The problem with these proofs--which are relatively standard across various applications and Web services--is that alternate e-mail addresses are trivial to discover, and secret answers like your mother's maiden name or the city where you went to high school can also be found and pose a decreasing challenge for attackers to circumvent.
Microsoft is introducing two new proofs--proofs that rely on physical possession of a device as opposed to personal trivia questions. Microsoft will now let users designate a "Trusted PC", granting supreme authority to reset the Hotmail account as long as the action is done from the designated machine. Alternatively, Hotmail users can add a cell phone number which Hotmail can send a text message to with a secret reset code.
As an added level of protection, Microsoft requires that Hotmail members use an existing proof in order to add or change a proof.
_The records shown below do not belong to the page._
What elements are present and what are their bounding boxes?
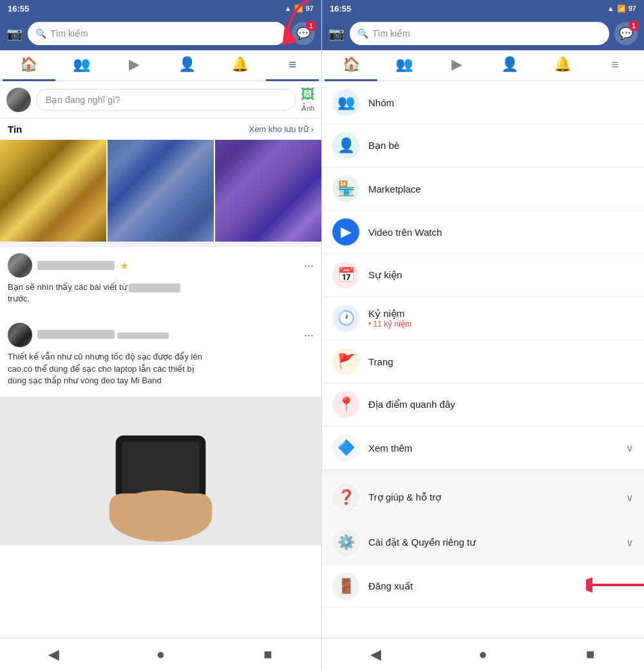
settings-arrow-icon: ∨ <box>626 537 634 549</box>
menu-item-settings[interactable]: ⚙️ Cài đặt & Quyền riêng tư ∨ <box>322 520 644 565</box>
events-label: Sự kiện <box>368 269 634 281</box>
watch-label: Video trên Watch <box>368 227 634 238</box>
right-recents-button[interactable]: ■ <box>578 646 603 663</box>
watch-tab-icon: ▶ <box>129 56 140 73</box>
pages-icon-wrap: 🚩 <box>332 348 359 375</box>
right-watch-tab-icon: ▶ <box>451 56 462 73</box>
left-camera-icon[interactable]: 📷 <box>6 26 23 41</box>
right-tab-notifications[interactable]: 🔔 <box>536 50 589 81</box>
nearby-label: Địa điểm quanh đây <box>368 399 634 410</box>
right-home-button[interactable]: ● <box>470 646 496 663</box>
logout-label: Đăng xuất <box>368 580 634 592</box>
tab-friends[interactable]: 👥 <box>55 50 108 81</box>
right-back-button[interactable]: ◀ <box>363 646 388 663</box>
left-nav-tabs: 🏠 👥 ▶ 👤 🔔 ≡ <box>0 50 321 81</box>
settings-label: Cài đặt & Quyền riêng tư <box>368 537 617 548</box>
right-home-icon: 🏠 <box>343 56 360 73</box>
stories-title: Tin <box>8 124 22 135</box>
friends-tab-icon: 👥 <box>73 56 90 73</box>
post-box: Bạn đang nghĩ gì? 🖼 Ảnh <box>0 81 321 119</box>
menu-item-logout[interactable]: 🚪 Đăng xuất <box>322 565 644 608</box>
left-search-icon: 🔍 <box>35 28 46 39</box>
right-messenger-button[interactable]: 💬 1 <box>614 22 638 45</box>
groups-label: Nhóm <box>368 97 634 108</box>
left-messenger-button[interactable]: 💬 1 <box>292 22 315 45</box>
menu-item-watch[interactable]: ▶ Video trên Watch <box>322 211 644 254</box>
right-bell-icon: 🔔 <box>554 56 571 73</box>
back-button[interactable]: ◀ <box>41 646 66 663</box>
memories-label: Kỷ niệm <box>368 308 412 320</box>
marketplace-icon: 🏪 <box>337 180 355 197</box>
left-messenger-badge: 1 <box>306 21 316 31</box>
tab-profile[interactable]: 👤 <box>160 50 213 81</box>
right-status-bar: 16:55 ▲ 📶 97 <box>322 0 644 17</box>
right-menu-icon: ≡ <box>611 57 619 72</box>
tab-watch[interactable]: ▶ <box>108 50 161 81</box>
signal-icon: ▲ <box>285 5 292 12</box>
tab-home[interactable]: 🏠 <box>3 50 55 81</box>
feed-item-2-header: ··· <box>8 323 314 347</box>
home-button[interactable]: ● <box>147 646 173 663</box>
support-icon: ❓ <box>337 489 355 506</box>
feed-item-1: ★ ··· Bạn sẽ nhìn thấy các bài viết từ t… <box>0 247 321 311</box>
right-tab-watch[interactable]: ▶ <box>430 50 483 81</box>
watch-menu-icon: ▶ <box>341 224 352 240</box>
friends-icon-wrap: 👤 <box>332 132 359 159</box>
logout-icon-wrap: 🚪 <box>332 573 359 600</box>
friends-label: Bạn bè <box>368 140 634 151</box>
nearby-icon-wrap: 📍 <box>332 391 359 418</box>
post-input[interactable]: Bạn đang nghĩ gì? <box>36 89 296 111</box>
story-2[interactable] <box>108 140 214 242</box>
right-tab-friends[interactable]: 👥 <box>377 50 430 81</box>
menu-item-friends[interactable]: 👤 Bạn bè <box>322 124 644 168</box>
feed-item-1-header: ★ ··· <box>8 253 314 278</box>
support-label: Trợ giúp & hỗ trợ <box>368 492 617 503</box>
photo-button[interactable]: 🖼 Ảnh <box>301 86 315 113</box>
right-time: 16:55 <box>330 4 351 14</box>
more-icon-wrap: 🔷 <box>332 434 359 461</box>
right-camera-icon[interactable]: 📷 <box>328 26 345 41</box>
right-bottom-nav: ◀ ● ■ <box>322 638 644 670</box>
settings-icon: ⚙️ <box>337 534 355 551</box>
wifi-icon: 📶 <box>294 5 303 13</box>
right-battery-icon: 97 <box>629 5 636 12</box>
menu-item-more[interactable]: 🔷 Xem thêm ∨ <box>322 426 644 470</box>
menu-item-nearby[interactable]: 📍 Địa điểm quanh đây <box>322 383 644 426</box>
right-search-box[interactable]: 🔍 Tìm kiếm <box>350 22 609 45</box>
menu-item-groups[interactable]: 👥 Nhóm <box>322 81 644 124</box>
friends-menu-icon: 👤 <box>337 137 355 154</box>
tab-notifications[interactable]: 🔔 <box>213 50 266 81</box>
events-icon-wrap: 📅 <box>332 262 359 289</box>
menu-icon: ≡ <box>289 57 296 72</box>
right-tab-profile[interactable]: 👤 <box>483 50 536 81</box>
photo-label: Ảnh <box>301 104 314 113</box>
svg-rect-5 <box>109 493 213 526</box>
left-status-icons: ▲ 📶 97 <box>285 5 314 13</box>
stories-link[interactable]: Xem kho lưu trữ › <box>249 124 314 134</box>
right-tab-menu[interactable]: ≡ <box>589 50 641 81</box>
recents-button[interactable]: ■ <box>255 646 281 663</box>
menu-item-support[interactable]: ❓ Trợ giúp & hỗ trợ ∨ <box>322 475 644 520</box>
support-arrow-icon: ∨ <box>626 492 634 504</box>
feed-image-2 <box>0 397 321 545</box>
tab-menu[interactable]: ≡ <box>266 50 319 81</box>
menu-item-marketplace[interactable]: 🏪 Marketplace <box>322 168 644 211</box>
more-arrow-icon: ∨ <box>626 442 634 454</box>
left-search-box[interactable]: 🔍 Tìm kiếm <box>28 22 287 45</box>
feed-username-2 <box>37 330 115 339</box>
menu-item-memories[interactable]: 🕐 Kỷ niệm • 11 kỷ niệm <box>322 297 644 340</box>
star-icon: ★ <box>120 260 129 272</box>
right-search-placeholder: Tìm kiếm <box>372 28 410 39</box>
menu-item-pages[interactable]: 🚩 Trang <box>322 340 644 383</box>
stories-header: Tin Xem kho lưu trữ › <box>0 119 321 137</box>
more-options-2[interactable]: ··· <box>304 329 314 342</box>
left-status-bar: 16:55 ▲ 📶 97 <box>0 0 321 17</box>
right-tab-home[interactable]: 🏠 <box>325 50 377 81</box>
story-3[interactable] <box>215 140 321 242</box>
feed-blurred-name <box>129 283 180 292</box>
more-menu-icon: 🔷 <box>337 439 355 456</box>
menu-item-events[interactable]: 📅 Sự kiện <box>322 254 644 297</box>
story-1[interactable] <box>0 140 106 242</box>
battery-icon: 97 <box>306 5 314 12</box>
more-options-1[interactable]: ··· <box>304 259 314 273</box>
The Inside Windows Live blog post explains, "For example, if your account was already set up with an alternate email proof and you wanted to add a cell phone number as well, you would need to use the alternate email address to do it. This means that even if a hijacker steals your password, they can't lock you out of your account or create backdoors for themselves. You will always be able to get your account back and kick the hijackers out."
An attacker may be able to compromise a person's personal information and password via a phishing attack, or through malware or some sort in order to hijack the Hotmail account, but odds are good that the attacker won't also have access to the individual's PC and/or mobile phone. The new controls will make it much easier for user's to protect and recover their Hotmail accounts.